Amin Ehteshami is a postdoctoral fellow at the Humboldt University of Berlin. He obtained his doctorate in Islamic studies from the University of California, Berkeley. His research focuses on Islamic intellectual history.
Robert Gleave is Professor of Arabic Studies, University of Exeter. He was Director of the Law, Authority and Learning in Imami Shi'ite Islam (www.lawalisi.eu) project, funded by the European Research Council from 2016 to 2022. His main areas of research are Islamic legal theory, the Shi'ite tradition of legal thinking and hermeneutics and the interface of law and ethics in Islam. In 2022 he was selected as a British Academy Wolfson Professor (2023-6).
Nebil Husayn is Associate Professor of Religious Studies at the University of Miami. His research broadly considers the development of Islamic theology, historiography and debates on the caliphate. He is the author of Opposing the Imam (Cambridge University Press, 2021).
Husayn obtained his Ph.D. from Princeton University and an M.A. from Harvard University.Sarah Islam received her Ph.D in Near Eastern Studies from Princeton University in 2022. She is currently a post-doctoral fellow in the project, “Interactive Histories, Co-Produced Communities: Judaism, Christianity, and Islam” co-directed by David Nirenberg (Institute of Advanced Study, Princeton) and Katharina Heyden (University of Bern, Switzerland).

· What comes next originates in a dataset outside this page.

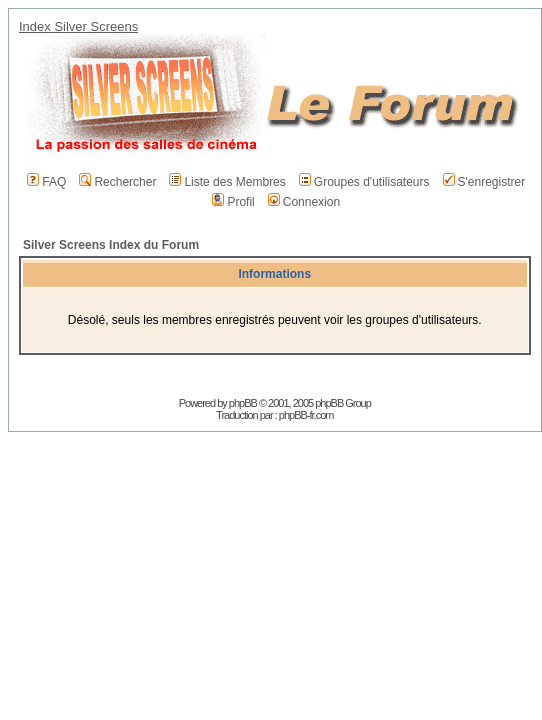 The width and height of the screenshot is (542, 720). Describe the element at coordinates (111, 245) in the screenshot. I see `Silver Screens Index du Forum` at that location.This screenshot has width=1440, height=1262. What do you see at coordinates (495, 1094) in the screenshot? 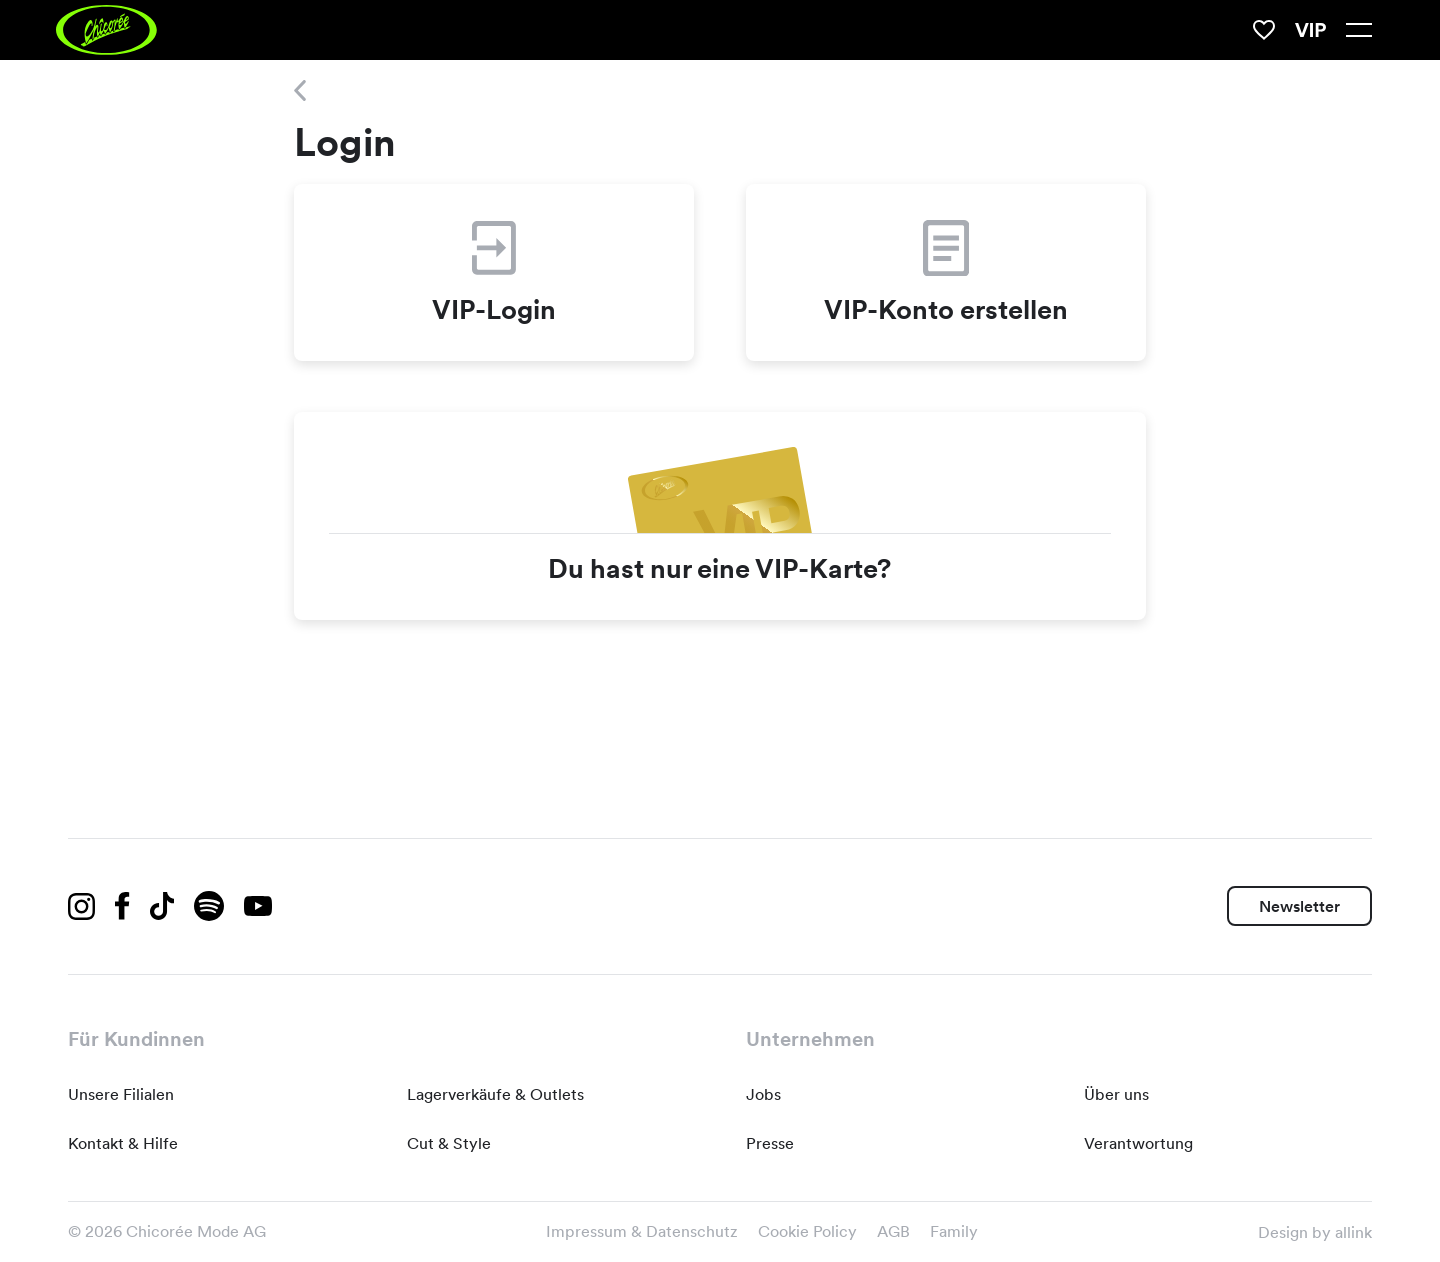
I see `Lagerverkäufe & Outlets` at bounding box center [495, 1094].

Hadi Qazwini holds a Ph.D. in Religion/Global Islam from the University of Southern California as well as advanced traditional Islamic studies training from the seminary in Qum, Iran. His areas of academic research are in Islamic intellectual history, with a focus on theology, law, and Imami Shi‘ism.

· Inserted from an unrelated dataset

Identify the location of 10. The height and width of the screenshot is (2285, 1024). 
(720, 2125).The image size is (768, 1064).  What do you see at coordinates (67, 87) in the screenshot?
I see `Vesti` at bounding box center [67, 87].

Raha Rafii is an Honorary Fellow at the Institute of Arab and Islamic Studies at the University of Exeter. She received her Ph.D. in medieval Islamic history and jurisprudence from the Department of Near Eastern Languages and Civilizations at the University of Pennsylvania.
Kumail Rajani is a Postdoctoral Research Fellow in Islamic Studies at the University of Exeter. Though primarily focused on the origins and development of Shi'i hadith corpora, his research interests include Islamic law, legal theory, and Shi'i studies more broadly. In 2022, he was awarded British Academy Postdoctoral Fellowship for three years (2023-5).
Hassan Rezakhany is currently a postdoctoral research fellow at the University of Jyväskylä. He received his Ph.D. from the University of California, Berkeley.
Jan Thiele is a scholar in Islamic intellectual history based at the Spanish National Research Council (CSIC) in Madrid. His publications include Kausalität in der mu'tazilitischen Kosmologie (2011), Theologie in der jemenitischen Zaydiyya (2013) and Philosophical Theology in Islam: Later Ash'arism East and West (2020, co-edited with Ayman Shihadeh).
Yusuf Ünal is an associate research scholar at the Abdallah S. Kamel Center for the Study of Islamic Law and Civilization at Yale Law School. His scholarship focuses on the religious transformation, violence, and polemical encounters in the early modern Middle East.